Santa tugged on the reins, and off they went. The sleigh lifted up into the sky, up into the clouds, and John gripped the side of the sleigh. He had never experienced anything so exhilarating.

It was cold up there, though, and soon John’s teeth were chattering. Matty started shaking, too.

After they had flown a while, Santa spoke.

“You know, it’s kind of funny. A crack up, really. I’ve dealt with some spoiled brats over the years, but you two take the cake. Jackin’ Santa for more toys. Now I’ve seen it all.”

“Put a sock in it,” Matty said.

Santa turned, and there was a wild look in his eyes John didn’t like one bit.

“I’ve had enough of your lip, little boy. We’re in my sleigh now, and that trinket of yours can no longer hurt me.”

Santa leaned forward, and Matty pulled the trigger. Once, twice, three times…nothing happened. Santa pulled the gun from his hands and pitched it over the side.

“Whaddya think of yourself now, hmm, Matty?”

John gasped. He stared at his brother, and saw tears.

“I…” Matty said, hands up. “I don’t…”

“What’s a matter, kid? Lose that cheeky tongue a yours?”

Matty scrambled back until he was pressed against the toy sack. He turned to John, lips trembling.

“Oh, you don’t look so good.” Santa grinned, and it was a grin far scarier than Matty’s had been. “Tell you what, why’nt you catch some fresh air?”

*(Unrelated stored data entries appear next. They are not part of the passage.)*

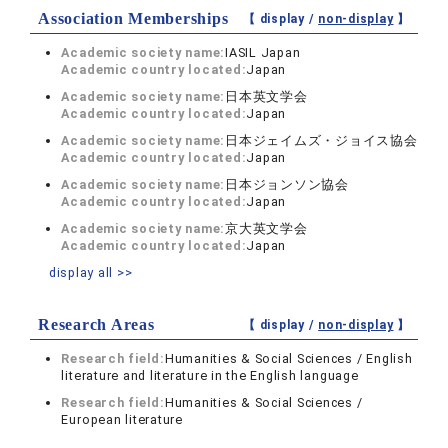
Association Memberships
【 display /
non-display
】
Academic society name:
IASIL Japan
Academic country located:
Japan
Academic society name:
日本英文学会
Academic country located:
Japan
Academic society name:
日本ジェイムズ・ジョイス協会
Academic country located:
Japan
Academic society name:
日本ジョンソン協会
Academic country located:
Japan
Academic society name:
京大英文学会
Academic country located:
Japan
display all >>
Research Areas
【 display /
non-display
】
Research field:
Humanities & Social Sciences / English
literature and literature in the English language
Research field:
Humanities & Social Sciences /
European literature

And with that, he grabbed Matty by the throat and chucked him over the side.

John watched his brother plummet, screaming. Matty’s mouth opened in a voiceless bellow. He fell through a cloud and was gone.

John turned back to Santa, his mouth opening and closing, tears streaming down his cheeks. “Please…my brother, I…please don’t hurt me. Please let me go.”

Santa leaned his head back. “Ho ho ho!” Looking back at him, he said, “Time to toughen you up, John. You’ll make a fine addition to my workshop.”

He looked back to the reins, and the sleigh turned north. John pulled Woofers close and moaned into the night.